Gewissen an der Kasse

In den USA überbieten sich die Geschenkanbieter mit eingebauten guten Taten: Wer kauft, spendet automatisch an gemeinnützige Organisationen. Die Amerikaner sind doch nicht so böse

AUS WASHINGTON MICHAEL STRECK

Es ist ein Wunder, dass niemand auf die Idee früher kam: Den größten Einkaufswahn des Jahres mit seinem altruistischen Überbau zu einer Win-Win-Situation für Geschäftemacher und wohltätige Organisationen zu verknüpfen. In Amerika kann man jetzt nach Herzenslust im Kaufhaus shoppen und dabei sofort sein schlechtes Gewissen beruhigen. Keine Überweisungsschecks mehr, keine quälenden Gedanken, ob man Greenpeace oder dem Obdachlosenheim um die Ecke seine Geld gibt, alles wird an der Kasse geregelt.

Erstmals in der Einzelhandelsgeschichte Amerikas handelt es sich nicht mehr um ein Nischenangebot, sondern buhlen eine Vielzahl von US-Firmen um Kunden, indem sie Konsum und Wohltat verbinden. Dabei handelt es sich oft um gemeinnützige Zwecke, die extra für das Weihnachtsgeschäft aus der Taufe gehoben wurden.

Der Klamottenriese Gap hat Teddybären für 20 Dollar im Angebot, deren Preis vollständig an eine Initiative geht, die Kleidung für arme Kinder in den USA kauft. Sein diesjähriges Weihnachtsmotto: „Teile die Wärme“. Das Kaufhaus May bietet gemeinsam mit dem Disney-Konzern Plüschtiere feil, von denen ein Dollar an eine Kinderstiftung geht. Bloomingdale’s verkauft T-Shirts und vom Erlös fließen 5 Prozent an eine Aids-Initiative in New York. Beim Einrichtungsmarkt ABC Carpet & Home kann man für 135 Dollar einen Wasserbüffel kaufen, der an ein Dorf in Kambodscha geliefert wird.

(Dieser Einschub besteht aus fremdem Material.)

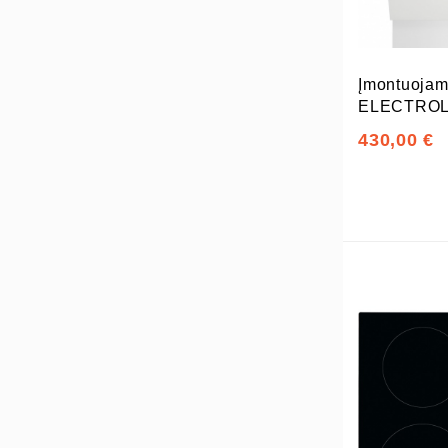
Įmontuojam
ELECTROL
430,00 €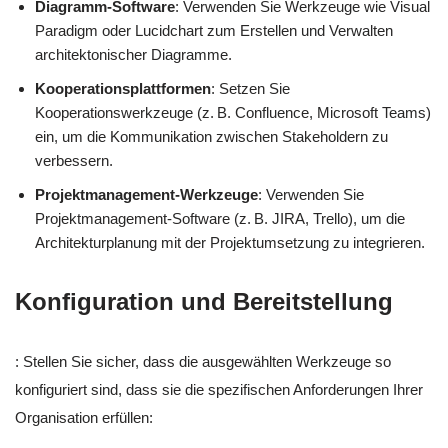
Diagramm-Software
: Verwenden Sie Werkzeuge wie Visual
Paradigm oder Lucidchart zum Erstellen und Verwalten
architektonischer Diagramme.
Kooperationsplattformen
: Setzen Sie
Kooperationswerkzeuge (z. B. Confluence, Microsoft Teams)
ein, um die Kommunikation zwischen Stakeholdern zu
verbessern.
Projektmanagement-Werkzeuge
: Verwenden Sie
Projektmanagement-Software (z. B. JIRA, Trello), um die
Architekturplanung mit der Projektumsetzung zu integrieren.
Konfiguration und Bereitstellung
: Stellen Sie sicher, dass die ausgewählten Werkzeuge so
konfiguriert sind, dass sie die spezifischen Anforderungen Ihrer
Organisation erfüllen: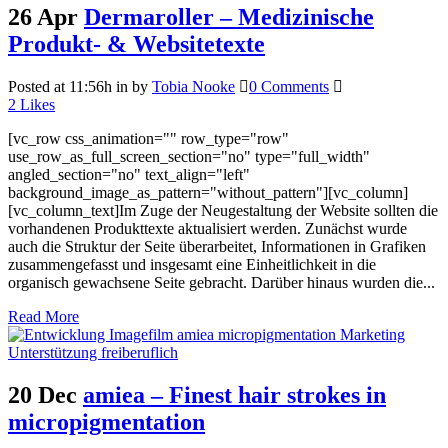
26 Apr
Dermaroller – Medizinische
Produkt- & Websitetexte
Posted at 11:56h
in
by
Tobia Nooke
0 Comments
2
Likes
[vc_row css_animation="" row_type="row"
use_row_as_full_screen_section="no" type="full_width"
angled_section="no" text_align="left"
background_image_as_pattern="without_pattern"][vc_column]
[vc_column_text]Im Zuge der Neugestaltung der Website sollten die
vorhandenen Produkttexte aktualisiert werden. Zunächst wurde
auch die Struktur der Seite überarbeitet, Informationen in Grafiken
zusammengefasst und insgesamt eine Einheitlichkeit in die
organisch gewachsene Seite gebracht. Darüber hinaus wurden die...
Read More
20 Dec
amiea – Finest hair strokes in
micropigmentation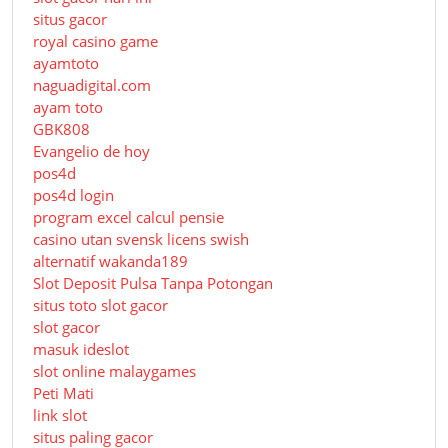
situs gacor
royal casino game
ayamtoto
naguadigital.com
ayam toto
GBK808
Evangelio de hoy
pos4d
pos4d login
program excel calcul pensie
casino utan svensk licens swish
alternatif wakanda189
Slot Deposit Pulsa Tanpa Potongan
situs toto slot gacor
slot gacor
masuk ideslot
slot online malaygames
Peti Mati
link slot
situs paling gacor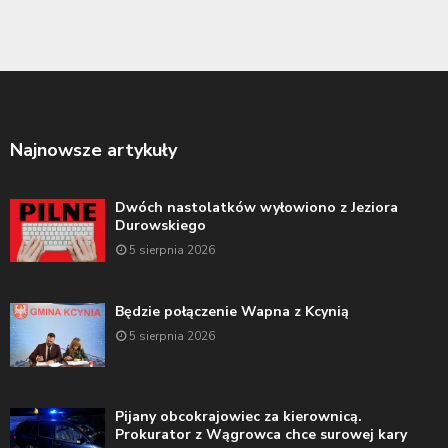
Najnowsze artykuły
Dwóch nastolatków wyłowiono z Jeziora
Durowskiego
5 sierpnia 2026
Będzie połączenie Wapna z Kcynią
5 sierpnia 2026
Pijany obcokrajowiec za kierownicą.
Prokurator z Wągrowca chce surowej kary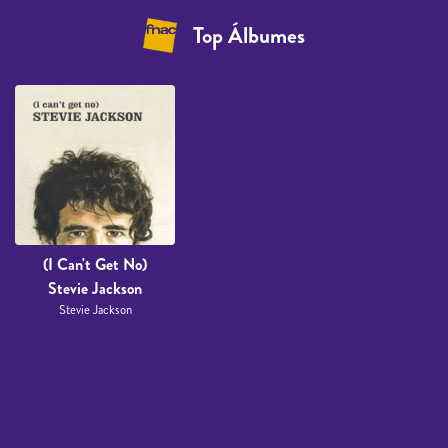
Top Álbumes
(I Can't Get No)
Stevie Jackson
Stevie Jackson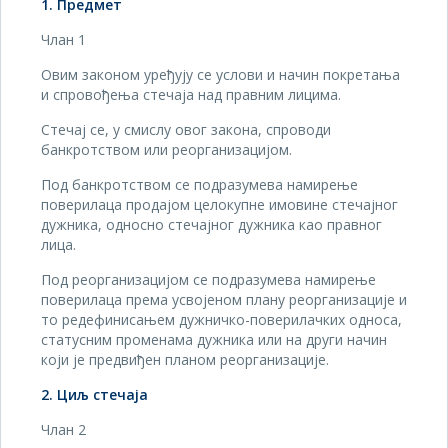
1. Предмет
Члан 1
Овим законом уређују се услови и начин покретања
и спровођења стечаја над правним лицима.
Стечај се, у смислу овог закона, спроводи
банкротством или реорганизацијом.
Под банкротством се подразумева намирење
поверилаца продајом целокупне имовине стечајног
дужника, односно стечајног дужника као правног
лица.
Под реорганизацијом се подразумева намирење
поверилаца према усвојеном плану реорганизације и
то редефинисањем дужничко-поверилачких односа,
статусним променама дужника или на други начин
који је предвиђен планом реорганизације.
2. Циљ стечаја
Члан 2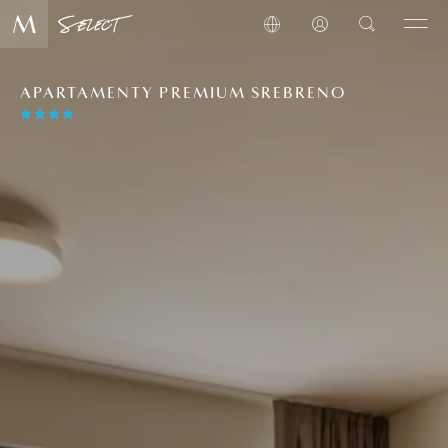
APARTAMENTY PREMIUM SREBRENO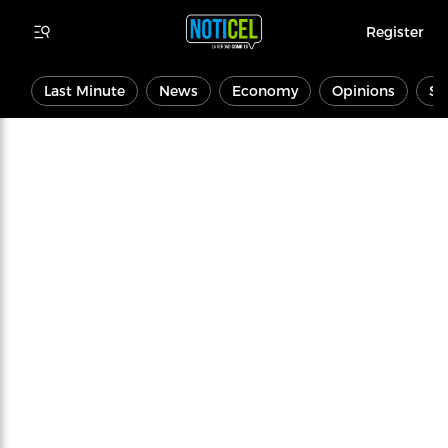
Register
Last Minute
News
Economy
Opinions
Sp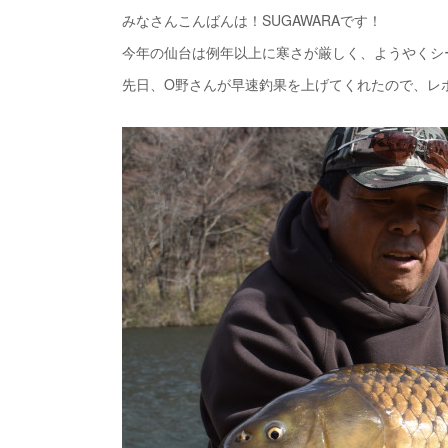
みなさんこんばんは！SUGAWARAです！
今年の仙台は例年以上に寒さが厳しく、ようやくシ
先日、O野さんが早速釣果を上げてくれたので、レポー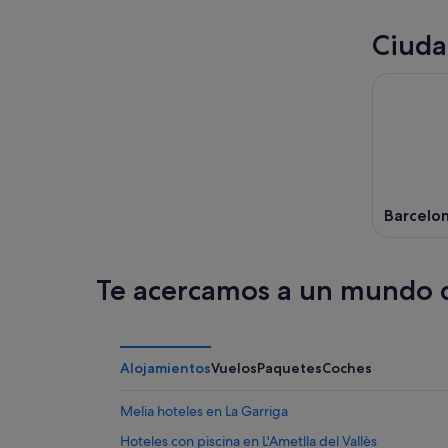
Ciuda
Barcelo
Te acercamos a un mundo d
Alojamientos
Vuelos
Paquetes
Coches
Melia hoteles en La Garriga
Hoteles con piscina en L'Ametlla del Vallès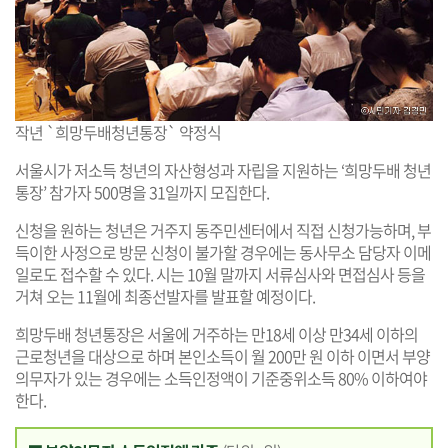
작년 `희망두배청년통장` 약정식
서울시가 저소득 청년의 자산형성과 자립을 지원하는 ‘희망두배 청년
통장’ 참가자 500명을 31일까지 모집한다.
신청을 원하는 청년은 거주지 동주민센터에서 직접 신청가능하며, 부
득이한 사정으로 방문 신청이 불가할 경우에는 동사무소 담당자 이메
일로도 접수할 수 있다. 시는 10월 말까지 서류심사와 면접심사 등을
거쳐 오는 11월에 최종선발자를 발표할 예정이다.
희망두배 청년통장은 서울에 거주하는 만18세 이상 만34세 이하의
근로청년을 대상으로 하며 본인소득이 월 200만 원 이하 이면서 부양
의무자가 있는 경우에는 소득인정액이 기준중위소득 80% 이하여야
한다.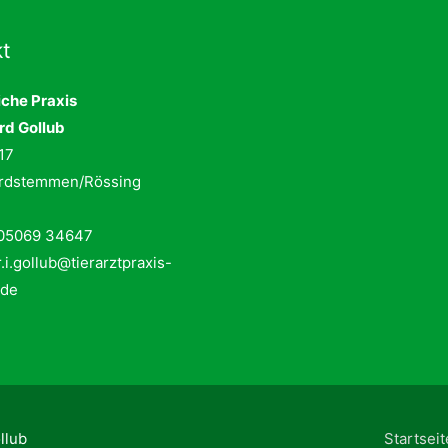
t
iche Praxis
rd Gollub
 17
ordstemmen/Rössing
 05069 34647
r.i.gollub@tierarztpraxis-
.de
llub
Startseit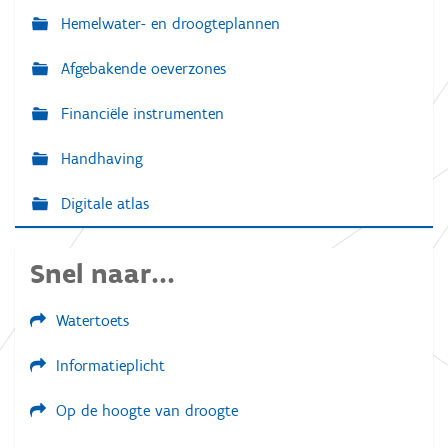
Hemelwater- en droogteplannen
Afgebakende oeverzones
Financiële instrumenten
Handhaving
Digitale atlas
Snel naar...
Watertoets
Informatieplicht
Op de hoogte van droogte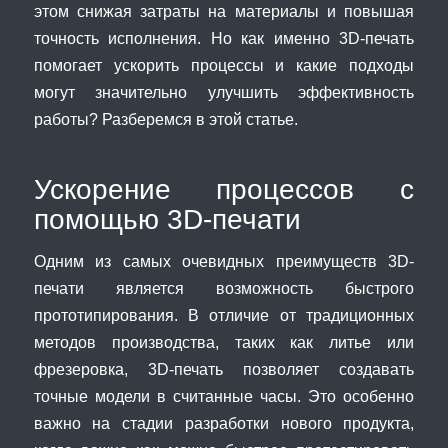
этом снижая затраты на материалы и повышая
точность исполнения. Но как именно 3D-печать
помогает ускорить процессы и какие подходы
могут значительно улучшить эффективность
работы? Разберемся в этой статье.
Ускорение процессов с
помощью 3D-печати
Одним из самых очевидных преимуществ 3D-
печати является возможность быстрого
прототипирования. В отличие от традиционных
методов производства, таких как литье или
фрезеровка, 3D-печать позволяет создавать
точные модели в считанные часы. Это особенно
важно на стадии разработки нового продукта,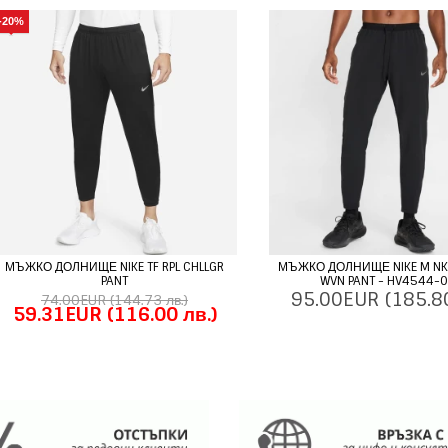
-20%
МЪЖКО ДОЛНИЩЕ NIKE TF RPL CHLLGR
МЪЖКО ДОЛНИЩЕ NIKE M NK 
PANT
WVN PANT - HV4544-
95.00EUR
(185.80
74.00EUR
(144.73 лв.)
59.31EUR
(116.00 лв.)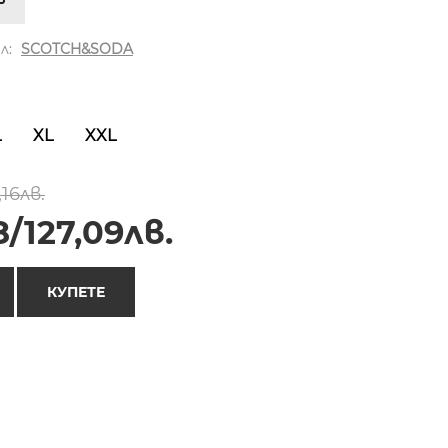
л:
SCOTCH&SODA
L
XL
XXL
,16лв.
/127,09лв.
КУПЕТЕ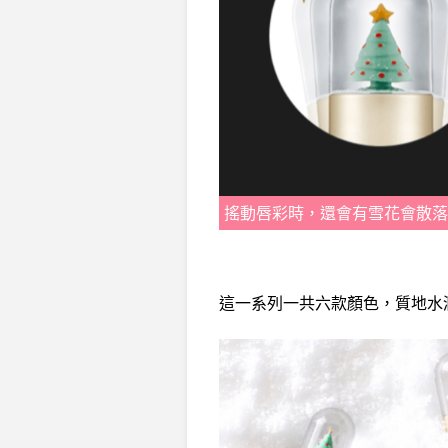
搖動唇彩時，還會有雪花會散落
這一系列一共六款顏色，質地水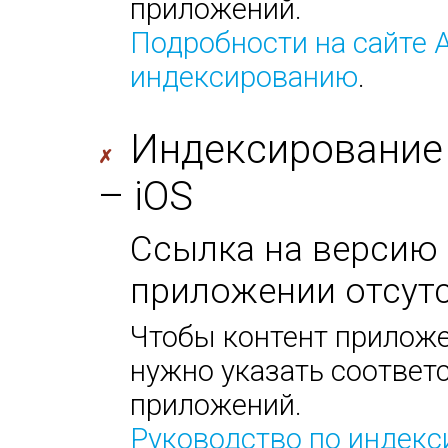
приложений.
Подробности на сайте 
индексированию
.
Индексирование
✗
– iOS
Ссылка на версию 
приложении отсутс
Чтобы контент приложе
нужно указать соответс
приложений.
Руководство по индек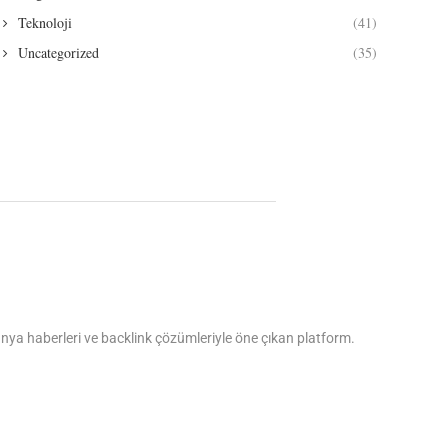
Teknoloji
(41)
Uncategorized
(35)
dünya haberleri ve backlink çözümleriyle öne çıkan platform.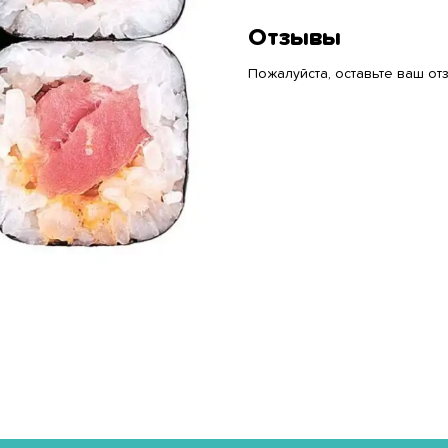
Отзывы
Пожалуйста, оставьте ваш отз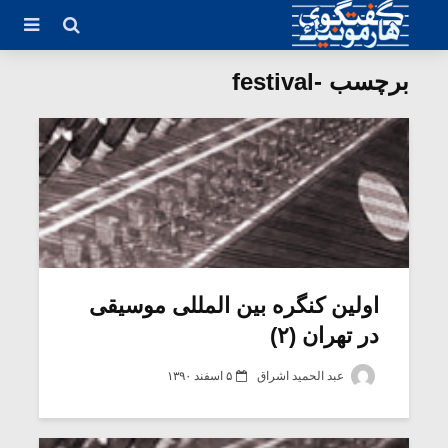
برچسب -festival
اولین کنگره‏ بین المللی موسیقی
در تهران (۲)
عبد الحمید اشراق
۵ اسفند ۱۳۹۰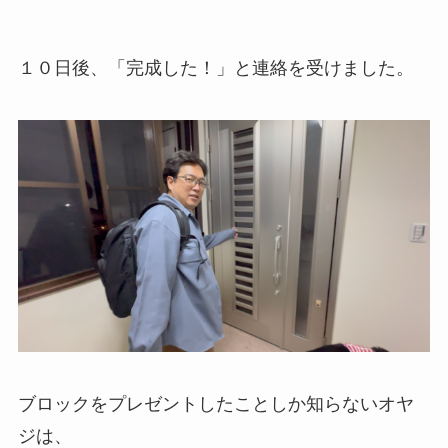
１０日後、「完成した！」と連絡を受けました。
ブロックをプレゼントしたことしか知らないオヤ
ジは、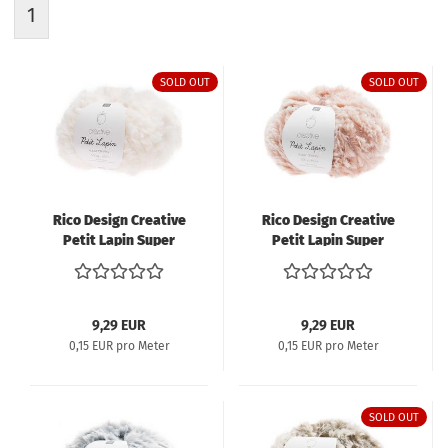
1
SOLD OUT
SOLD OUT
Rico Design Creative
Rico Design Creative
Petit Lapin Super
Petit Lapin Super
Chunky 100g 60m
Chunky 100g 60m rosa
creme
9,29 EUR
9,29 EUR
0,15 EUR pro Meter
0,15 EUR pro Meter
SOLD OUT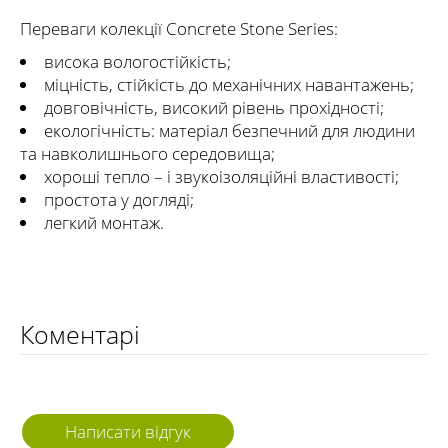
Переваги колекції Concrete Stone Series:
висока вологостійкість;
міцність, стійкість до механічних навантажень;
довговічність, високий рівень прохідності;
екологічність: матеріал безпечний для людини
та навколишнього середовища;
хороші тепло – і звукоізоляційні властивості;
простота у догляді;
легкий монтаж.
Коментарі
Написати відгук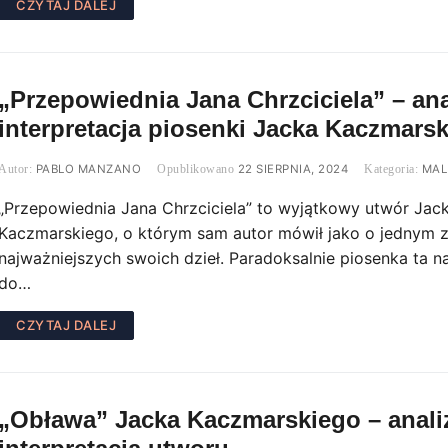
CZYTAJ DALEJ
„Przepowiednia Jana Chrzciciela” – ana
interpretacja piosenki Jacka Kaczmars
PABLO MANZANO
22 SIERPNIA, 2024
MAL
„Przepowiednia Jana Chrzciciela” to wyjątkowy utwór Jac
Kaczmarskiego, o którym sam autor mówił jako o jednym 
najważniejszych swoich dzieł. Paradoksalnie piosenka ta n
do…
CZYTAJ DALEJ
„Obława” Jacka Kaczmarskiego – analiz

Das Unternehmen, Spitzenreiter unter den US-Einzelhändlern im Wohltätigkeitswettbewerb, bietet überdies eine ganze Palette von „Gute-Taten-Optionen“ an: Augenoperationen für arme Kinder in Asien oder Milchziegen für Farmerfamilien in Haiti.

Was hat die einkaufswütige Nation auf einmal erfasst? Ist Shoppen, das nach dem elften September zur patriotischen Bürgerspflicht erhoben wurde, nun auch ins Reich der Philantropie hinüber geschwappt? Oder ist es ein Zeichen der neuen moral values, von welchen ganz Amerika seit dem zweiten November spricht? Oder handelt es sich einfach nur um eine clevere Marketingstrategie?

Während Firmenchefs den Verdacht, mit der neuen Idee nur Kunden locken zu wollen, natürlich kategorisch zurückweisen, rätseln Experten über die wahren Motive. Manche meinen, die allerorten unbeliebten Amerikaner wollten der Welt ihr gutes Antlitz in zeigen. Andere glauben, Konsumenten plage das schlechte Gewissen angesichts steigender Armut zu Hause. Paulete Cole, CEO von ABC Carpet, meint, der neue Trend könne die „Leere des Geldausgebens“ beim Einkaufen verhindern. Handelsfachmann Paco Underhill will trotz allen sinnstiftenden Geredes vornehmlich eine kreative Verkaufsmasche erkannt haben. Alte Marketingrezepte seien ausgereizt, sagt er. „Unternehmen versuchen, sich von anderen zu unterscheiden.“

Firmen wittern zudem die Chance, der Übermacht von Megamärkten wie Wal-Mart, die einen gnadenlosen Preiskampf nach unten betreiben, etwas entgegenzusetzen. Höhere Preise kombiniert mit dem Wohlfühlfaktor könnten dem „Hauptsache-billig-Faktor“ eine Weile Paroli bieten. Vielleicht wurde die ganze Sache auch ausgelöst, nachdem Wal-Mart vor einigen Wochen ausgerechnet der Heilsarmee verboten hatte, wie traditionell jedes Jahr vor Weihnachten vor seinen Supermarkteingängen Spenden zu sammeln – eine Entscheidung, die einen Sturm der Entrüstung auslöste und zu Boykottaufrufen führte.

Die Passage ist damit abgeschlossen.